Daniel Ricciardo minimised the importance of an off-track moment on what was effectively an audition for a seat with Red Bull in 2014.
The Australian, who races for Red Bull junior team Toro Rosso, lost the car at Silverstone's Luffield corner on his seventh lap of a test on Thursday.
"I had a small off, but otherwise it was a trouble-free day. The off was my mistake; I lost the rear," he said.
The 24-year-old added: "I drove to my ability and did what I could."
Ricciardo is one of two drivers in contention to be the team-mate of world champion Sebastian Vettel - the other being former world champion Kimi Raikkonen, who drives for Lotus.
Ricciardo set the third-fastest time of the day in his afternoon's running in the Red Bull.

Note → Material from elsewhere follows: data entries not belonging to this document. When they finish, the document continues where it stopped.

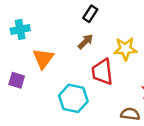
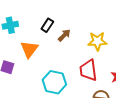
black rectangle: (90, 14) -> (47, 25), moved
red trapezoid: (102, 72) -> (88, 70), moved

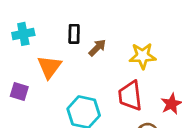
black rectangle: (47, 25) -> (74, 34), turned -32

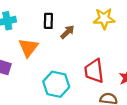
yellow star: (143, 56) -> (104, 19), moved

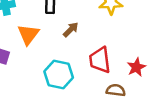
brown arrow: (67, 32) -> (71, 30), moved

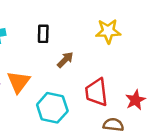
orange triangle: (28, 34) -> (19, 82), moved

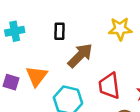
brown arrow: (65, 60) -> (80, 55), size x1.6

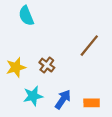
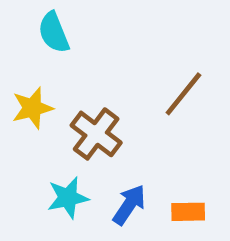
brown cross: (47, 65) -> (96, 134), size x1.5
yellow star: (16, 67) -> (32, 108), moved

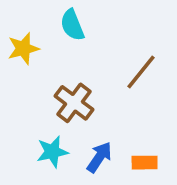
cyan semicircle: (54, 32) -> (72, 25), moved
yellow star: (32, 108) -> (23, 49), moved

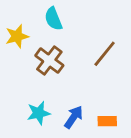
brown cross: (74, 103) -> (49, 61), moved

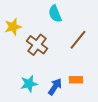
cyan semicircle: (53, 19) -> (55, 14), moved
orange rectangle: (107, 121) -> (76, 80), moved

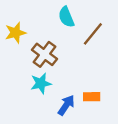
brown line: (78, 40) -> (93, 34), moved
cyan star: (29, 84) -> (41, 83), moved

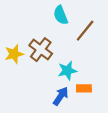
yellow star: (15, 33) -> (14, 54), moved
cyan star: (41, 83) -> (67, 71), moved

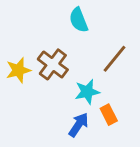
brown line: (85, 31) -> (114, 59), moved
orange rectangle: (84, 88) -> (109, 115), turned 64

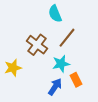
brown line: (114, 59) -> (67, 38), moved
yellow star: (18, 70) -> (13, 68), moved

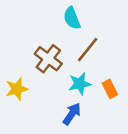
orange rectangle: (76, 80) -> (110, 89), moved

He also set the quickest lap, behind the wheel of his regular Toro Rosso in the morning, when he was 0.215 seconds quicker than he was in the Red Bull.

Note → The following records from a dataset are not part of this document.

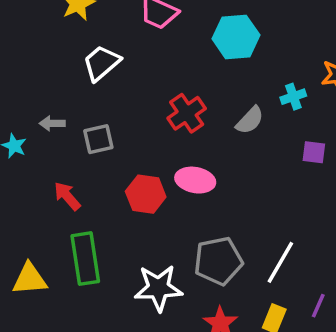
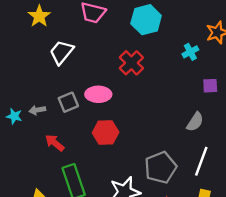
red cross: (187, 113) -> (131, 63), moved
gray semicircle: (250, 120) -> (195, 122), moved
gray arrow: (52, 123) -> (37, 110), moved
pink ellipse: (195, 180) -> (98, 94), moved

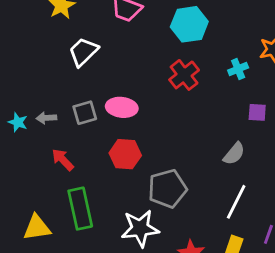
red cross: (131, 63) -> (184, 75), moved
gray pentagon: (161, 167) -> (167, 189), moved

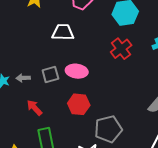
white trapezoid: (83, 52) -> (63, 32), moved, turned 45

The second-fastest driver was another Red Bull junior, Spaniard Carlos Sainz, also in the Toro Rosso.
Sainz, who races in the GP3 feeder series, took over the car from Ricciardo in the afternoon and was 0.044secs slower.
Ricciardo said: "It was a good opportunity to get behind the wheel and experience two different beasts.
"In terms of the inevitable speculation, I think this test is something for Red Bull to look at, but there's still the rest of the season with Toro Rosso to do, so I'll switch my focus back to that and won't get too caught up in any rumours."
Portuguese Antonio Felix Da Costa, who races in the Formula Renault 3.5 series and is a possibility for a seat at Toro Rosso next season, drove the Red Bull in the morning and was 0.771secs slower than Ricciardo managed later on.
The headline lap times are not necessarily an accurate comparison of relative pace because it is impossible to know the specifications in which the teams run the cars, with fuel loads, tyre choice and a number of other factors all having a significant effect on performance.
The 'young-driver' test has that name because rules state only drivers who have competed in no more than two grands prix may take part.
However, it is a misnomer this year because race drivers have been allowed to feature, under strictly controlled conditions, so they can try out a new type of tyre introduced by supplier Pirelli.
The Italian company has changed the design of the tyre in an attempt to prevent the multiple blow-outs that were experienced at the British Grand Prix at Silverstone last month.
So far at the test there have been no problems with the tyres, which are being used by all drivers.
Among the hopefuls to get an outing in a Formula 1 car were Britons James Calado, who races in GP2, and Oliver Turvey, a McLaren test driver.
Calado set the sixth-fastest time of the day in his Force India.
He said: "It has been fantastic to get an opportunity to drive this week. It's another world compared to what I am used to with so much to learn."
Turvey was just ahead of him in fifth place in the McLaren, in which Dane Kevin Magnussen set the fastest time of the first day of the test on Wednesday.